Но сейчас он просто восхищался простым удовольствием от совместного угощения и теплотой их неловких улыбок. Прошло много времени с тех пор, как Гадес позволял себе проникаться таким простым, человеческим моментом, подобным этому. И он обнаружил, что жаждет большего.
Леда выдохнула с тихим "Оуф…" и взяла пончик из руки Гадеса, толкнув его в рот. Но, чтобы не оставаться в долгу, она достала из коробочки еще один шарик из теста и, аккуратно сжимая его пальцами, протянула Гадесу.
– Хотя бы один, – жалобно пискнула она, ее брови встретились на переносице.
Ей отчаянно хотелось не чувствовать себя неловко в присутствии Гадеса, в конце концов, она убеждала себя, что он простой человек, тоже занимался тем, чем занимались все – спал, ел, трахался и (о боже) срал.
Гадес посмотрел вниз на предложенный лукумейд, удивление на мгновение промелькнуло на его красивом лице, прежде чем сменилось медленной, довольной улыбкой. Он протянул руку и нежно обхватил сладкое угощение своими длинными, изящными пальцами, его кожа слегка коснулась кожи Леды. Короткий контакт послал неожиданную искру сквозь нее, заставив остро ощутить жар, исходящий от его прикосновения – она быстро убедила себя, что это было от стыда и ненавязчиво легкого чувства вины.
– Ну, как я могу отказаться от такого заманчивого предложения? – пробормотал Гадес с намеком на дразнящее веселье в его богатом, глубоком голосе. – Знаешь, в Греции считается, что отказываться от угощения – плохая примета.
С этими словами он наклонился вперед и приоткрыл губы, позволяя Леде положить лукумейд ему в рот. Его глаза поразительного фиалкового цвета встретились с ее глазами, и между ними повисло мгновение интимной связи. Высунув язык, Гадес поймал крупинку сахара на нижней губе, а затем прикрыл рот, и его губы изогнулись в кошачьей довольной улыбке.
– М-м-м, восхитительно, – мурлыкнул он, проглотив, наслаждаясь сливочным вкусом теста. – Стоило того, чтобы задержаться на работе, верно?

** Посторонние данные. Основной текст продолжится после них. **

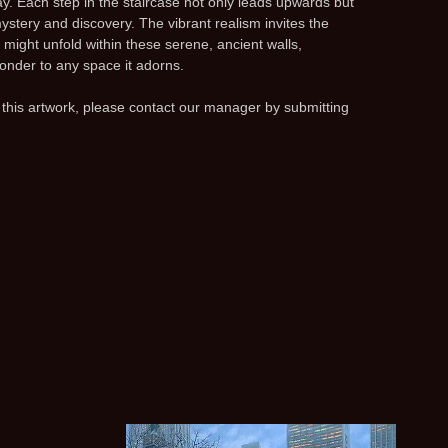
y. Each step in the staircase not only leads upwards but
mystery and discovery. The vibrant realism invites the
 might unfold within these serene, ancient walls,
onder to any space it adorns.
 this artwork, please contact our manager by submitting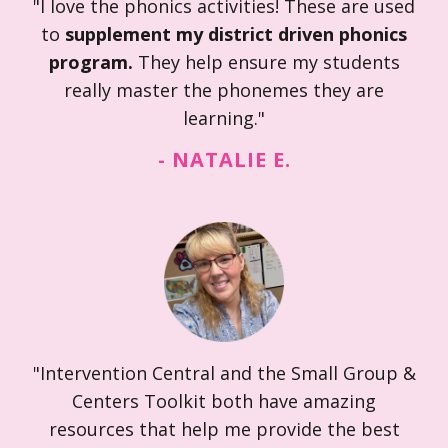
"I love the phonics activities! These are used
to
supplement my district driven phonics
program.
They help ensure my students
really master the phonemes they are
learning."
- NATALIE E.
"Intervention Central and the Small Group &
Centers Toolkit both have amazing
resources that help me provide the best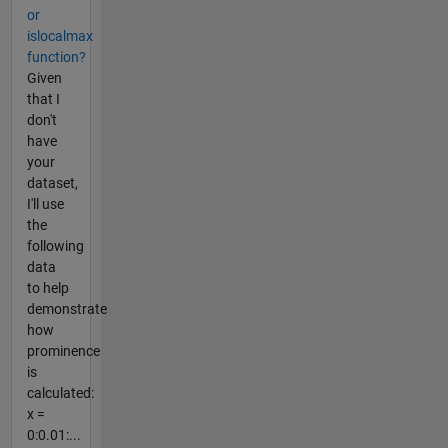
or
islocalmax
function?
Given
that I
don't
have
your
dataset,
I'll use
the
following
data
to help
demonstrate
how
prominence
is
calculated:
x =
0:0.01:...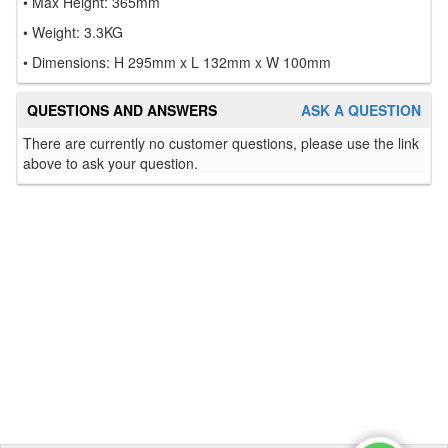
• Max Height: 365mm
• Weight: 3.3KG
• Dimensions: H 295mm x L 132mm x W 100mm
QUESTIONS AND ANSWERS
ASK A QUESTION
There are currently no customer questions, please use the link
above to ask your question.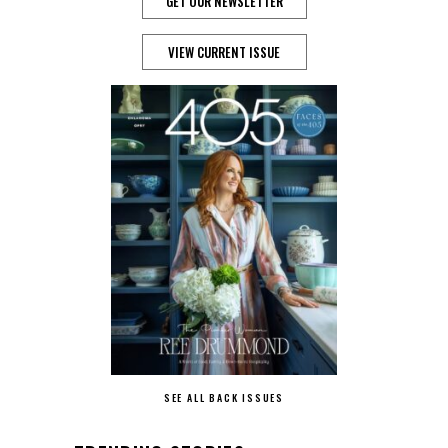
GET OUR NEWSLETTER
VIEW CURRENT ISSUE
SEE ALL BACK ISSUES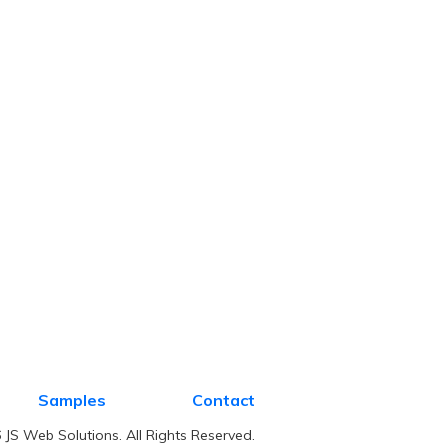
Samples
Contact
JS Web Solutions. All Rights Reserved.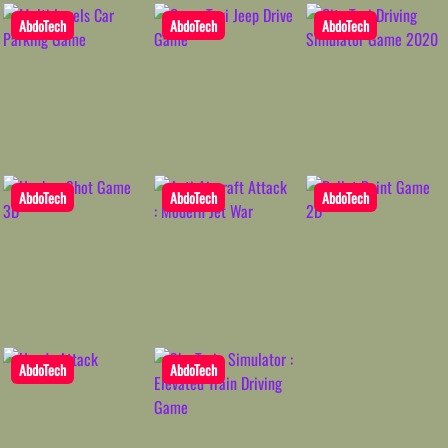
AbdoTech
AbdoTech
AbdoTech
AbdoTech
AbdoTech
AbdoTech
AbdoTech
AbdoTech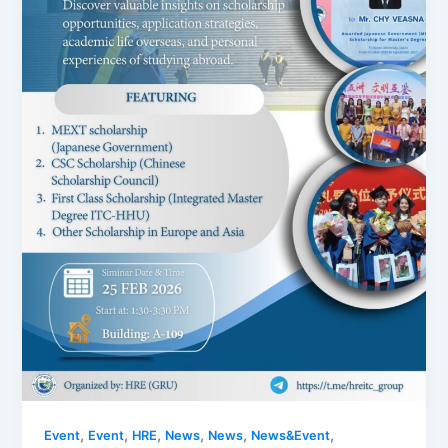
,
,
,
,
,
,
Event
Event
HRE
News
News
News&Event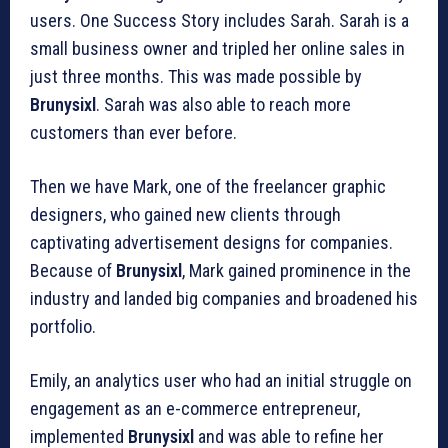
users. One Success Story includes Sarah. Sarah is a
small business owner and tripled her online sales in
just three months. This was made possible by
Brunysixl
. Sarah was also able to reach more
customers than ever before.
Then we have Mark, one of the freelancer graphic
designers, who gained new clients through
captivating advertisement designs for companies.
Because of
Brunysixl
, Mark gained prominence in the
industry and landed big companies and broadened his
portfolio.
Emily, an analytics user who had an initial struggle on
engagement as an e-commerce entrepreneur,
implemented
Brunysixl
and was able to refine her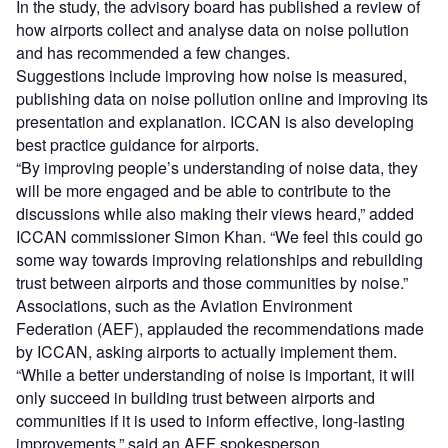
In the study, the advisory board has published a review of
how airports collect and analyse data on noise pollution
and has recommended a few changes.
Suggestions include improving how noise is measured,
publishing data on noise pollution online and improving its
presentation and explanation. ICCAN is also developing
best practice guidance for airports.
“By improving people’s understanding of noise data, they
will be more engaged and be able to contribute to the
discussions while also making their views heard,” added
ICCAN commissioner Simon Khan. “We feel this could go
some way towards improving relationships and rebuilding
trust between airports and those communities by noise.”
Associations, such as the Aviation Environment
Federation (AEF), applauded the recommendations made
by ICCAN, asking airports to actually implement them.
“While a better understanding of noise is important, it will
only succeed in building trust between airports and
communities if it is used to inform effective, long-lasting
improvements,” said an AEF spokesperson.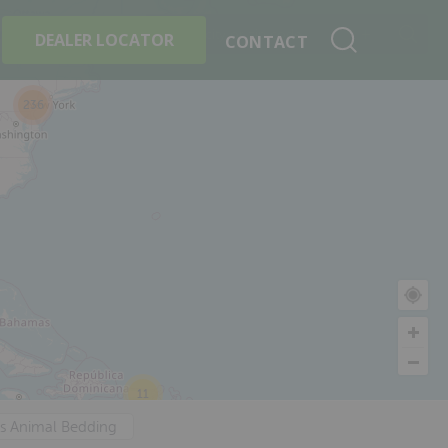
+
Search By Product
DEALER LOCATOR
CONTACT
236
11
's Animal Bedding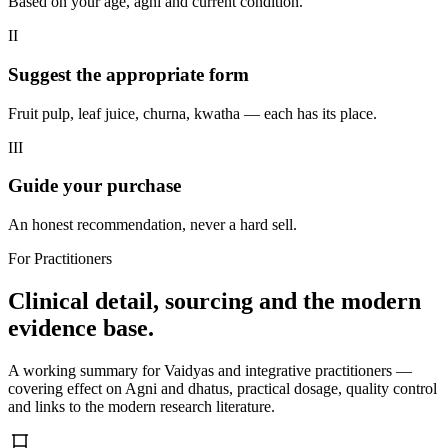
Based on your age, agni and current condition.
II
Suggest the appropriate form
Fruit pulp, leaf juice, churna, kwatha — each has its place.
III
Guide your purchase
An honest recommendation, never a hard sell.
For Practitioners
Clinical detail, sourcing and the modern
evidence base.
A working summary for Vaidyas and integrative practitioners —
covering effect on Agni and dhatus, practical dosage, quality control
and links to the modern research literature.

Он позволил своему пристальному взгляду пройтись по настороженному лицу Леды, отмечая, как порозовели ее щеки, как ее глаза заискрились новообретенной теплотой. Он почувствовал волнение в груди, тоску по простым прелестям дружеского общения. Посейдон был прав – снова погрузившись в мир смертных, он что-то возродил в себе, и обнаружил, что жаждет большего.

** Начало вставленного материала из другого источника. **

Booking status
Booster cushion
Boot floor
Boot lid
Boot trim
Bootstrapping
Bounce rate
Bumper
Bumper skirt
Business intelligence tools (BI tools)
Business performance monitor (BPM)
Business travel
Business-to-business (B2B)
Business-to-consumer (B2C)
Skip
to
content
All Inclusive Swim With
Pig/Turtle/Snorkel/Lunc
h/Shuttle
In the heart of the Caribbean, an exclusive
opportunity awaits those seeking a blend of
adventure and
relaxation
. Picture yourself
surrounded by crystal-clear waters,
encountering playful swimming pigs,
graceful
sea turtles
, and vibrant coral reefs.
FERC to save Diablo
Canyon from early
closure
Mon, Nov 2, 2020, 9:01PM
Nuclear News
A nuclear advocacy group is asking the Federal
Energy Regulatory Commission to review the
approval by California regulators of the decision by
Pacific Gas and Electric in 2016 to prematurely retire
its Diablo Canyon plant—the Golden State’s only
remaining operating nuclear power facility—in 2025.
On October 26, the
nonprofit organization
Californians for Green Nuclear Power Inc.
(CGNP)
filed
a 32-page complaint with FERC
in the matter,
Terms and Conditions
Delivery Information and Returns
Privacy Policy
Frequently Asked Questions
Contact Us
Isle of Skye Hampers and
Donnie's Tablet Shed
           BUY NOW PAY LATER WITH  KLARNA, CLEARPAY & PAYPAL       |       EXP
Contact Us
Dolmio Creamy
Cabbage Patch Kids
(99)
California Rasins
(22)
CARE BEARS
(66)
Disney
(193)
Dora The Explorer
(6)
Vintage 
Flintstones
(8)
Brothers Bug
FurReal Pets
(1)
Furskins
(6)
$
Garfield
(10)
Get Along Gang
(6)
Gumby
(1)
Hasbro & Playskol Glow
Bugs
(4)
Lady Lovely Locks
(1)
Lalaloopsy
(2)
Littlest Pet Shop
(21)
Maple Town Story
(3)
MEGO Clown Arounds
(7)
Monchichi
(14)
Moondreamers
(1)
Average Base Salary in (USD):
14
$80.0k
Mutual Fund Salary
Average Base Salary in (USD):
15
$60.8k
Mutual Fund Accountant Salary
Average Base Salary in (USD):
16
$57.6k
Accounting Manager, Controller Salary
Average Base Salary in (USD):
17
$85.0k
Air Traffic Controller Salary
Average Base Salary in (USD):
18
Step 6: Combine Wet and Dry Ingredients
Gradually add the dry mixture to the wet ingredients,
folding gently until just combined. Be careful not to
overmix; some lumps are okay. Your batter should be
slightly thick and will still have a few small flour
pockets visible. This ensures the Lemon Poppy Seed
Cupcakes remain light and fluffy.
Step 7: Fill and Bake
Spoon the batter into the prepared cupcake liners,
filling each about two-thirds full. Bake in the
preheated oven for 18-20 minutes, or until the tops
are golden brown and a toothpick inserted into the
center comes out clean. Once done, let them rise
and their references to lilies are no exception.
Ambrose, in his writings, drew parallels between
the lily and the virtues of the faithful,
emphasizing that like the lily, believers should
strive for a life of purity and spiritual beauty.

Леда торопливо дожевала пончик и встала из-за маленького стола, отряхивая сахарную пудру с брюк и рубашки, небрежно измявшихся за долгий рабочий день.

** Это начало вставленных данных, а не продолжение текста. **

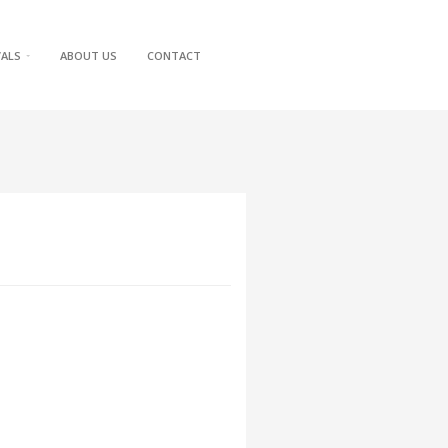
VALS
ABOUT US
CONTACT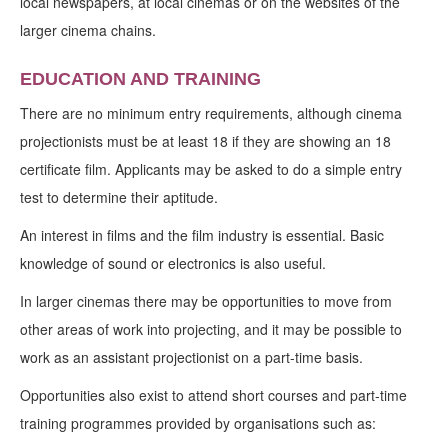
local newspapers, at local cinemas or on the websites of the
larger cinema chains.
EDUCATION AND TRAINING
There are no minimum entry requirements, although cinema
projectionists must be at least 18 if they are showing an 18
certificate film. Applicants may be asked to do a simple entry
test to determine their aptitude.
An interest in films and the film industry is essential. Basic
knowledge of sound or electronics is also useful.
In larger cinemas there may be opportunities to move from
other areas of work into projecting, and it may be possible to
work as an assistant projectionist on a part-time basis.
Opportunities also exist to attend short courses and part-time
training programmes provided by organisations such as: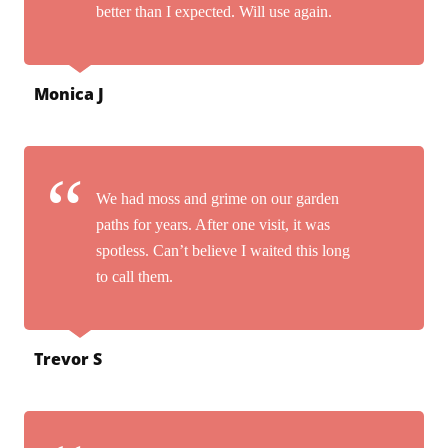
better than I expected. Will use again.
Monica J
We had moss and grime on our garden
paths for years. After one visit, it was
spotless. Can’t believe I waited this long
to call them.
Trevor S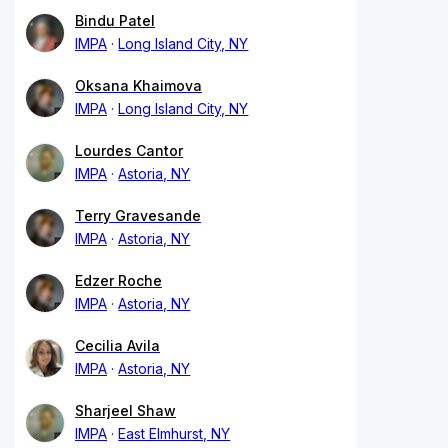
Bindu Patel
IMPA
Long Island City, NY
Oksana Khaimova
IMPA
Long Island City, NY
Lourdes Cantor
IMPA
Astoria, NY
Terry Gravesande
IMPA
Astoria, NY
Edzer Roche
IMPA
Astoria, NY
Cecilia Avila
IMPA
Astoria, NY
Sharjeel Shaw
IMPA
East Elmhurst, NY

– Мне пора домой, – объявила она, слизывая с губы засахаренный мед. – До завтра, Лорд Гадес, – прочистив горло кашлем, добавила она.
Проверив уведомления в телефоне бегло, она неловко улыбнулась, кивнула Гадесу и направилась из подсобки в главный павильон, чтобы выскользнуть из магазина.
Он медленно встал, его высокая фигура поднялась со стула с отточенной грацией, говорившей о многовековой практике. Он разгладил перед своей темной рубашки у пуговиц, рукава которой все еще были закатаны до локтей, как и тогда, когда он работал бок о бок с Ледой. Его фиалковые глаза следили за ее движениями, задержавшись на том, как ее волосы отразили свет, когда она повернулась, чтобы уйти.
– Подожди, – тихо позвал Гадес, и в его глубоком голосе прозвучала неожиданная теплота. – Пока ты не ушла… Могу я проводить тебя?
Он обошел стол, сократив расстояние между ними за несколько длинных шагов. Гадес остановился, его высокая фигура возвышалась над маленькой Ледой. Он засунул руки в карманы своих темных брюк – небрежный жест, который почему-то выглядел совсем не так, – и слегка склонил голову на бок.